Tang mengetahui bahwa dia dilarang meninggalkan negara itu pada 2 Juni 2021, ketika dia mencoba terbang dari Fuzhou ke Jepang untuk menemui putrinya, yang sedang koma.
Ketika dia menyerahkan paspornya, petugas tersebut mengatakan kepadanya bahwa polisi Beijing telah melarang dia meninggalkan negara itu dengan alasan keamanan nasional.
“Tang bukan tersangka dalam kasus kriminal, juga bukan pihak dalam proses hukum yang sedang berlangsung,” kata Safeguard Defenders. “Dia hanya seorang pengacara hak asasi manusia yang sangat ingin melihat putrinya yang sakit.”
Beijing sebagian besar menggunakan larangan itu untuk “membungkam aktivis, menekan anggota keluarga untuk kembali ke China untuk menyelidiki, mengintimidasi jurnalis asing, sebagai alat diplomasi penyanderaan (dan) untuk mengendalikan kelompok etnis-agama,” tulis laporan itu.
Sementara larangan semacam itu telah digunakan terhadap warga negara China selama beberapa dekade — penggunaannya telah didokumentasikan terhadap kerabat pengunjuk rasa Lapangan Tiananmen yang melarikan diri dari China setelah penumpasan tahun 1989 — Safeguard Defenders mengatakan ada semakin banyak bukti bahwa larangan tersebut dikerahkan untuk melawan orang asing.

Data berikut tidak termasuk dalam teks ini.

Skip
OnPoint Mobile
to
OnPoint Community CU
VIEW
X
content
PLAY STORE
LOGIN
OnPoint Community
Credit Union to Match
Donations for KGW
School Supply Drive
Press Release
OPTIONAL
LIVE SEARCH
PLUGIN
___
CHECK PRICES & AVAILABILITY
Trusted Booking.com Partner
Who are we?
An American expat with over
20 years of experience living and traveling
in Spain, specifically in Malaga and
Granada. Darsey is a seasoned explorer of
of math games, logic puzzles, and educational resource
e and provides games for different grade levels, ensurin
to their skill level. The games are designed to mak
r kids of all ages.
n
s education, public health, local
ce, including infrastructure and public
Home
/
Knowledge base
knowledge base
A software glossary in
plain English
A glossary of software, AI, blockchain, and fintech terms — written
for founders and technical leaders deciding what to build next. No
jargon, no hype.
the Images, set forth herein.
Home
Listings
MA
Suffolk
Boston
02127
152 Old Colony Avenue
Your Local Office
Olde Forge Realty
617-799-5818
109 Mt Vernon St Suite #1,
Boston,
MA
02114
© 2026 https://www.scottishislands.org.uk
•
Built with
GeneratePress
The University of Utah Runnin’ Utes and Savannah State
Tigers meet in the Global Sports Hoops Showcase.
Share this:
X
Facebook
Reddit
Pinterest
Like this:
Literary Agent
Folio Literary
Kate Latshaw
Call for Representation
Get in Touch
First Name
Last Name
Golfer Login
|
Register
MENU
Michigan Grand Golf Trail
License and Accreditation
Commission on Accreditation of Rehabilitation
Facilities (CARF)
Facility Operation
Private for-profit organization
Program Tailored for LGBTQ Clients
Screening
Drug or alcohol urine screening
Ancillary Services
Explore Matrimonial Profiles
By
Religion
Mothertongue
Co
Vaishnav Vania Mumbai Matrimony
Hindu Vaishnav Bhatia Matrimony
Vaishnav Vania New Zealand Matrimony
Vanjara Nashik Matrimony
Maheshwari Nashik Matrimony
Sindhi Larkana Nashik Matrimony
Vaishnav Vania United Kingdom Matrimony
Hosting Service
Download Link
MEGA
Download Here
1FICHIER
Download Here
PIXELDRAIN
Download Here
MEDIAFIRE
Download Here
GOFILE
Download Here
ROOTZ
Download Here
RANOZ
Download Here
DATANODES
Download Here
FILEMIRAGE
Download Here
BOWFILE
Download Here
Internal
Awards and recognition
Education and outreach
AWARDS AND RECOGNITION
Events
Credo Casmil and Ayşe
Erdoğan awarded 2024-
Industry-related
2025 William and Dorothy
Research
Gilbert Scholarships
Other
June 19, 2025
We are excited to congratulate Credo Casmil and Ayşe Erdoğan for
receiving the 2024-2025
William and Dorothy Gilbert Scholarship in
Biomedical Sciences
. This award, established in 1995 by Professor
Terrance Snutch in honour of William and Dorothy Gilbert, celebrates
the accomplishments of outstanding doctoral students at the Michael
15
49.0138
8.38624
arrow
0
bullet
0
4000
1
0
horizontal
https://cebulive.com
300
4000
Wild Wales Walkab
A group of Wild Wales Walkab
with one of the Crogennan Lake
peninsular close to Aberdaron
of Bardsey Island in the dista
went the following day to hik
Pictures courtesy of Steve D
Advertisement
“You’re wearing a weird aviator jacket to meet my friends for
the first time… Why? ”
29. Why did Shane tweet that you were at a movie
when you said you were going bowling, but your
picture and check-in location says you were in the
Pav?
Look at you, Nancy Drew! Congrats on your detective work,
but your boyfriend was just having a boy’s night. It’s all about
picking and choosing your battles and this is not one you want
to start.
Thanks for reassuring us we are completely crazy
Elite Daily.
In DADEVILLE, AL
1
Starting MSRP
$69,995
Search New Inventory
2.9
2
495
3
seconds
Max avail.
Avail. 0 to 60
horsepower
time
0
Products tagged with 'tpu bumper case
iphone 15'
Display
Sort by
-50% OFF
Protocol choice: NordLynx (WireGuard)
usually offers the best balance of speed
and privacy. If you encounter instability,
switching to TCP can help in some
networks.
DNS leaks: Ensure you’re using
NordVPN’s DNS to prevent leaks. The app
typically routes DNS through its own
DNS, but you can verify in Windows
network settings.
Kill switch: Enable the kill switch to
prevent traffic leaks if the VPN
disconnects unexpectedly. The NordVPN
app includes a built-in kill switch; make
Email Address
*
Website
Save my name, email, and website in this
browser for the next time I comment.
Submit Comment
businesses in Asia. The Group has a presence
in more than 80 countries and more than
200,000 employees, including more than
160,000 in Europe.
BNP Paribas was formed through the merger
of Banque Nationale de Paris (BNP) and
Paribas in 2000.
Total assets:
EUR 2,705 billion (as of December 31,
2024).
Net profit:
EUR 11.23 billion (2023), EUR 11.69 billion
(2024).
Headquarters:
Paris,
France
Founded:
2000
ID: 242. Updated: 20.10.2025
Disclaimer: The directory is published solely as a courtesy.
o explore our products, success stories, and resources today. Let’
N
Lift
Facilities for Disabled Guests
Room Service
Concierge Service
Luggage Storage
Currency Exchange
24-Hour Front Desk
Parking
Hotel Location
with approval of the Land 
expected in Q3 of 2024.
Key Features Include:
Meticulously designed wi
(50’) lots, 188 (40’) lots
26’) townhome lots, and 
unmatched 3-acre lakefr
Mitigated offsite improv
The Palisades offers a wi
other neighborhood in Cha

Disebutkan bahwa undang-undang China memungkinkan banyak orang ditempatkan di bawah jam malam jika terlibat dalam perselisihan bisnis sipil, termasuk “perwakilan hukum, penanggung jawab, dan orang yang bertanggung jawab langsung karena mempengaruhi pelaksanaan hutang”, dan bahwa proses dapat berlarut-larut selama bertahun-tahun.
Jam malam yang terkait dengan perselisihan sipil kemungkinan besar merupakan jumlah jam malam terbesar, kata laporan itu.
Safeguard Defenders menyoroti kasus CEO Irlandia Richard O’Halloran, yang dilarang meninggalkan China selama hampir tiga tahun antara 2019 dan 2022 karena perselisihan bisnis sipil yang terjadi sebelum dia bekerja untuk perusahaan tersebut, China International Aviation Leasing Service, mulai bekerja . dan yang dia harap bisa diselesaikan dengan melakukan perjalanan ke China.
“Dia dilarang meninggalkan China hingga Januari 2022 ketika kesepakatan akhirnya tercapai bagi perusahaan untuk melakukan pembayaran kepada investor China,” kata laporan itu.
A studi 2022 oleh Chris Carr dan Jack Wroldsen dari California Polytechnic State University menemukan bahwa setidaknya 41 pengusaha asing di Tiongkok terkena larangan keluar antara tahun 1995 dan 2019 karena perselisihan bisnis sipil.
Meski periodenya panjang, para peneliti mengatakan angka tersebut kemungkinan besar diremehkan secara signifikan karena kesulitan dalam menemukan data yang dapat diandalkan.